StackJack communicates with platforms you explicitly connect using credentials you provide. Data exchanged is governed by your existing agreements with those vendors. StackJack acts as an authorized intermediary — we transmit requests and responses but do not independently access, analyze, or retain the data.
Anthropic (Claude), OpenAI, etc.
StackJack is consumed by AI assistants through the MCP protocol. The AI provider sends tool call requests to StackJack, and StackJack returns the results. The AI provider’s own privacy policy governs how they handle conversation content. StackJack does not send data to AI providers beyond the tool call responses they request.
We do not use any third-party analytics platforms, advertising networks, data brokers, customer data platforms, or any other service that would result in your data being shared outside the providers listed above.
All stored credentials (Client IDs, Secrets, OAuth tokens) encrypted using AES-256.
All communications encrypted via TLS 1.2+ between your AI, StackJack, and your platforms.
Every customer’s data is completely isolated. One tenant can never access another.
Web Application Firewall with industry-standard rule sets on every request.
Every tool call logged with timestamp, duration, and result.
Hosted on Microsoft Azure with auto-scaling, private networking, and access controls.
No system is perfectly secure. While we implement robust protections, we cannot guarantee absolute security. If we become aware of a security breach affecting your data, we will notify you in accordance with applicable law.
Retained for the duration of your active subscription and for a reasonable period afterward to facilitate reactivation and comply with legal and financial record-keeping obligations.
Deleted when you disconnect a connector or cancel your subscription. Encrypted credentials are purged from our systems; we do not retain copies.

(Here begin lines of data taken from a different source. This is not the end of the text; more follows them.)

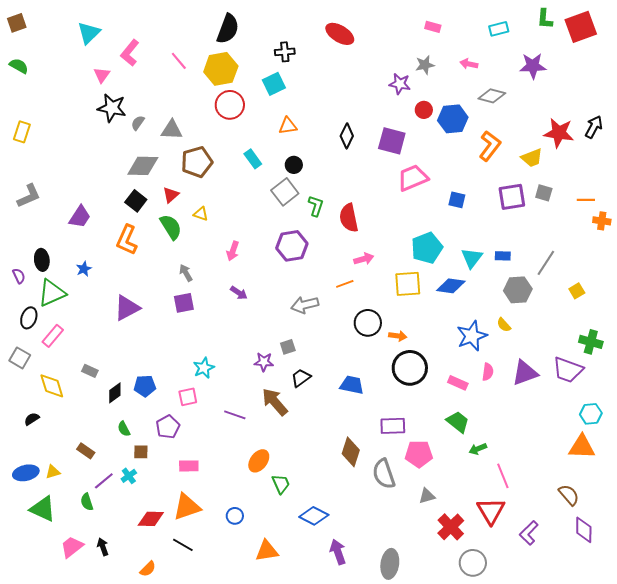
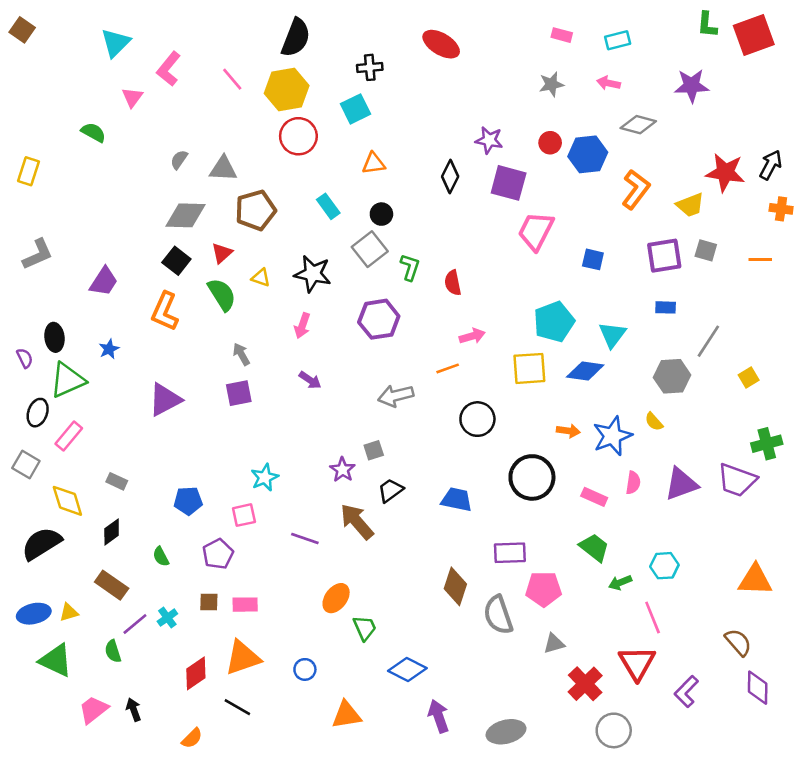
brown square: (17, 23) -> (22, 30), turned -36
cyan rectangle: (499, 29) -> (618, 40), moved
green semicircle: (19, 66) -> (93, 132), moved
purple star: (400, 84) -> (489, 140), moved
black star: (112, 108) -> (313, 274), moved
pink trapezoid: (413, 178) -> (536, 231), turned -40
red semicircle: (349, 218) -> (453, 283), size x0.7
orange cross: (602, 221) -> (781, 209), moved
blue rectangle: (503, 256) -> (666, 307), moved
orange arrow: (398, 336) -> (568, 431), moved
green cross: (591, 342) -> (767, 444), turned -30
purple star: (264, 362) -> (343, 470), turned 30
black diamond: (115, 393) -> (112, 532), moved
cyan hexagon: (591, 414) -> (664, 566), moved
black semicircle: (32, 419) -> (42, 544), size x2.0
brown rectangle: (86, 451) -> (112, 585), size x1.4
brown square: (141, 452) -> (209, 602), moved
red diamond: (151, 519) -> (196, 673), turned -36
gray ellipse: (390, 564) -> (506, 732), turned 68

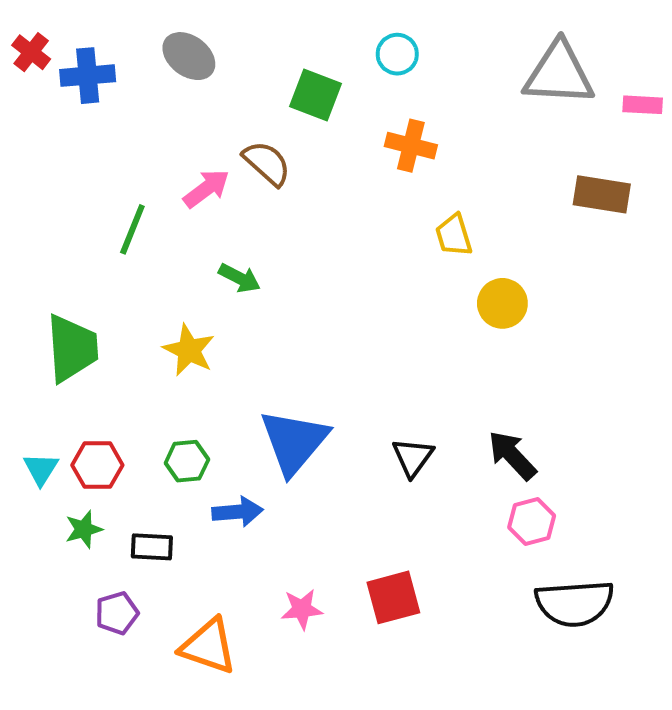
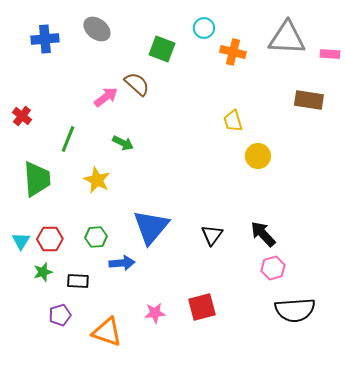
red cross: (31, 52) -> (22, 116), moved
orange cross: (411, 146) -> (233, 52), moved
green line: (132, 229) -> (68, 139), moved

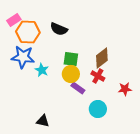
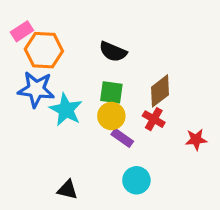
black semicircle: (59, 29) -> (113, 52), moved
cyan star: (42, 70) -> (66, 110), size x1.5
cyan circle: (98, 109) -> (136, 180), moved

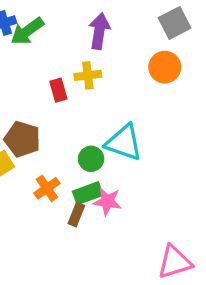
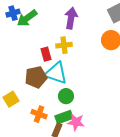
brown pentagon: (22, 139) -> (36, 77), moved, turned -30
cyan triangle: (124, 142) -> (56, 73), moved
orange cross: (47, 188) -> (39, 114), turned -35

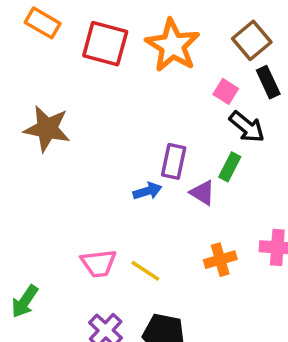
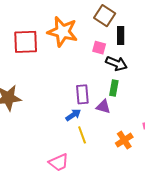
black rectangle: (268, 82) -> (121, 36), turned 42
yellow line: (145, 271) -> (82, 135), moved, turned 54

Retained for up to 90 days for operational and debugging purposes, then automatically purged.
Never retained. StackJack is a pass-through proxy. Response data exists only in memory for the duration of the request and is not written to any persistent storage.
To request deletion of your account and all associated data, contact us at ceej@stackjack.io. We will process deletion requests within 30 days.
Depending on your jurisdiction, you may have the following rights regarding your personal information.
Request a copy of the personal data we hold about you.
Request correction of inaccurate personal data.
Request deletion of your personal data from our systems.
Request an export of your data in a machine-readable format.
Object to certain processing of your personal data.
We will not discriminate against you for exercising your privacy rights.
To exercise any of these rights, email ceej@stackjack.io. We will respond to verified requests within 30 days.
StackJack is a business-to-business service designed for managed service providers and IT professionals. We do not knowingly collect personal information from anyone under the age of 18. If we become aware that we have collected personal information from a minor, we will delete it promptly.
StackJack’s infrastructure is hosted on Microsoft Azure. Your data may be processed in the United States or other jurisdictions where Azure operates data centers. If you are in the EEA, UK, or other jurisdictions with data transfer restrictions, by using StackJack you consent to the transfer and processing of your data in the United States. We apply the same protections regardless of where data is processed.
The stackjack.io website uses cookies strictly necessary for site operation: session cookies to maintain your login state, WooCommerce cookies for storefront functionality (cart, checkout, account management), and standard WordPress session/authentication cookies. We do not use advertising cookies, third-party tracking cookies, or retargeting pixels of any kind.
We may update this Privacy Policy from time to time. If we make material changes, we will notify active subscribers by email and update the “Last updated” date at the top. Changes will not be applied retroactively. If a change materially reduces your rights or expands how we use your data, we will obtain your consent before applying it to data collected under the previous policy.